* **Data for this exercise**:

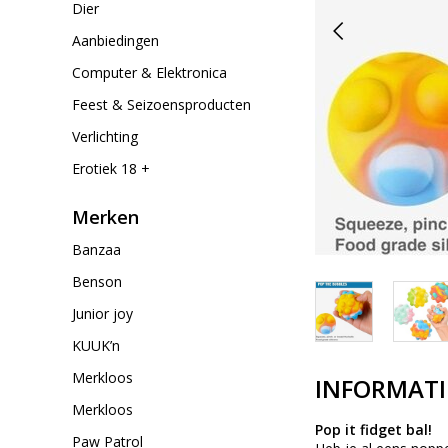
Dier
Aanbiedingen
Computer & Elektronica
Feest & Seizoensproducten
Verlichting
Erotiek 18 +
Merken
Banzaa
Benson
Junior joy
KUUK’n
Merkloos
INFORMATI
Merkloos
Pop it fidget bal!
Paw Patrol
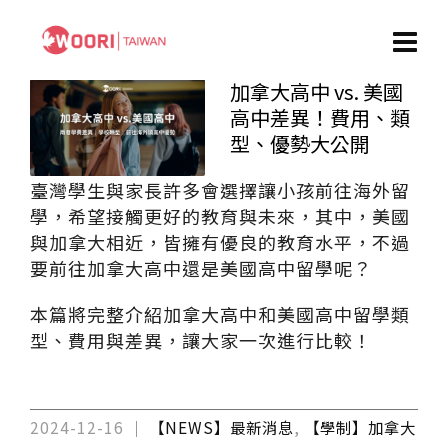
加拿大高中 vs. 美國
高中差異！費用、類
型、優勢大公開
臺灣學生與家長許多會選擇讓小孩前往海外留
學，希望接觸更好的教育與未來，其中，美國
與加拿大相近，皆擁有優良的教育水平，不過
要前往加拿大高中還是美國高中留學呢？
本篇將完整介紹加拿大高中和美國高中留學類
型、費用與差異，讓大家一次進行比較！
2024-12-16
【NEWS】最新消息
,
【學制】加拿大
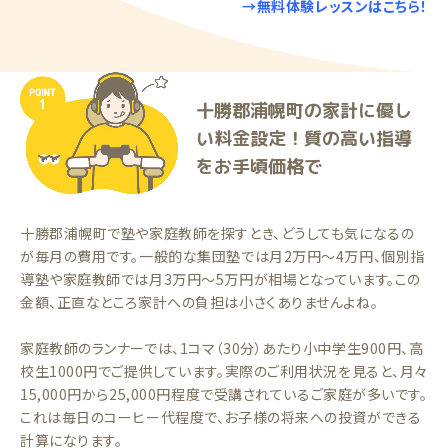
→無料体験レッスンはこちら！
十勝郡浦幌町の家計に優し
い料金設定！質の高い指導
をお手頃価格で
十勝郡浦幌町で塾や家庭教師を探すとき、どうしても気になるの
が毎月の費用です。一般的な集団塾では月2万円〜4万円、個別指
導塾や家庭教師では月3万円〜5万円が相場となっています。この
金額、正直なところ家計への負担は小さくありませんよね。
家庭教師のランナーでは、1コマ（30分）あたり小中学生900円、高
校生1000円でご提供しています。実際のご利用状況を見ると、月々
15,000円から25,000円程度で受講されているご家庭が多いです。
これは毎日のコーヒー代程度で、お子様の将来への投資ができる
計算になります。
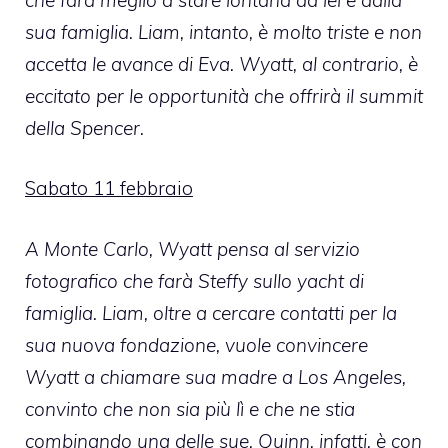
sua famiglia. Liam, intanto, è molto triste e non
accetta le avance di Eva. Wyatt, al contrario, è
eccitato per le opportunità che offrirà il summit
della Spencer.
Sabato 11 febbraio
A Monte Carlo, Wyatt pensa al servizio
fotografico che farà Steffy sullo yacht di
famiglia. Liam, oltre a cercare contatti per la
sua nuova fondazione, vuole convincere
Wyatt a chiamare sua madre a Los Angeles,
convinto che non sia più lì e che ne stia
combinando una delle sue. Quinn, infatti, è con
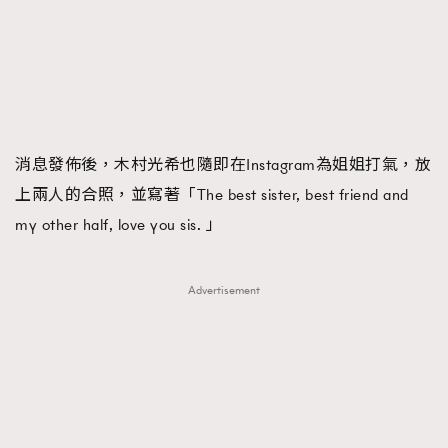
時裝心理學
2
當巨蟹座遇上處女座 Tyson Yoshi x 林家謙
煲劇日常
334
玩物壯志
1
消息發佈後，木村光希也隨即在Instagram為姐姐打氣，放
上兩人的合照，並寫著「The best sister, best friend and
my other half, love you sis. 」
本人已詳閱並同意遵守本文列明條款及細則。 請瀏覽
Advertisement
(
nmg.com.hk/privacy
) 閱讀本公司的私隱政策聲明。
本人願意接收新傳媒集團的最新消息及其他宣傳資訊，本人同意
新傳媒集團使用本人的個人資料於任何推廣用途。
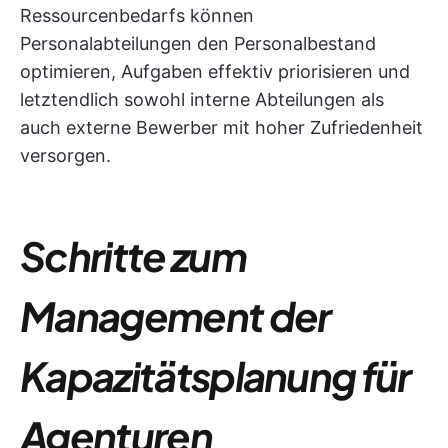
Ressourcenbedarfs können
Personalabteilungen den Personalbestand
optimieren, Aufgaben effektiv priorisieren und
letztendlich sowohl interne Abteilungen als
auch externe Bewerber mit hoher Zufriedenheit
versorgen.
Schritte zum
Management der
Kapazitätsplanung für
Agenturen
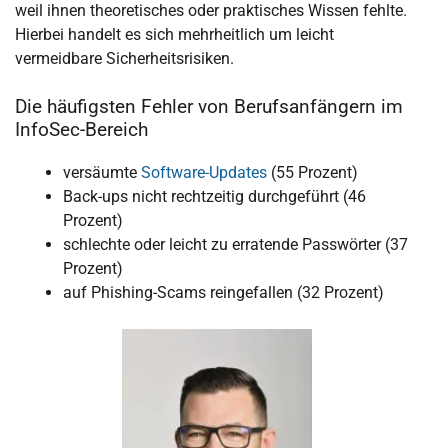
weil ihnen theoretisches oder praktisches Wissen fehlte.
Hierbei handelt es sich mehrheitlich um leicht
vermeidbare Sicherheitsrisiken.
Die häufigsten Fehler von Berufsanfängern im
InfoSec-Bereich
versäumte
Software-Updates
(55 Prozent)
Back-ups nicht rechtzeitig durchgeführt (46
Prozent)
schlechte oder leicht zu erratende Passwörter (37
Prozent)
auf Phishing-Scams reingefallen (32 Prozent)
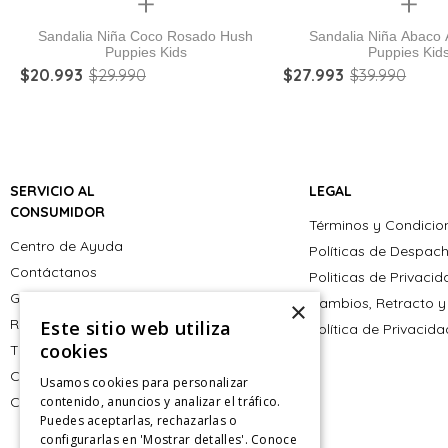
Quickview
Quickview
Sandalia Niña Coco Rosado Hush
Sandalia Niña Abaco 
Puppies Kids
Puppies Kid
$
20
.
993
$
29
.
990
$
27
.
993
$
39
.
990
SERVICIO AL
LEGAL
CONSUMIDOR
Términos y Condicio
Centro de Ayuda
Políticas de Despac
Contáctanos
Politicas de Privaci
Giftcard
Cambios, Retracto y
×
Retiro en tienda
Este sitio web utiliza
Política de Privacid
cookies
Tiendas
CyberMonday
Usamos cookies para personalizar
CyberDay
contenido, anuncios y analizar el tráfico.
Puedes aceptarlas, rechazarlas o
configurarlas en 'Mostrar detalles'. Conoce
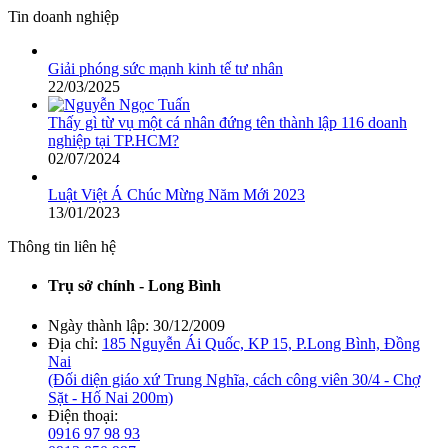
Tin doanh nghiệp
Giải phóng sức mạnh kinh tế tư nhân
22/03/2025
Thấy gì từ vụ một cá nhân đứng tên thành lập 116 doanh
nghiệp tại TP.HCM?
02/07/2024
Luật Việt Á Chúc Mừng Năm Mới 2023
13/01/2023
Thông tin liên hệ
Trụ sở chính - Long Bình
Ngày thành lập:
30/12/2009
Địa chỉ:
185 Nguyễn Ái Quốc, KP 15, P.Long Bình, Đồng
Nai
(Đối diện giáo xứ Trung Nghĩa, cách công viên 30/4 - Chợ
Sặt - Hố Nai 200m)
Điện thoại:
0916 97 98 93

* **Problem to work on**: Search the listing above for the string "Long". Copy every line that contains it.

* **Written solution**:
Trụ sở chính - Long Bình
185 Nguyễn Ái Quốc, KP 15, P.Long Bình, Đồng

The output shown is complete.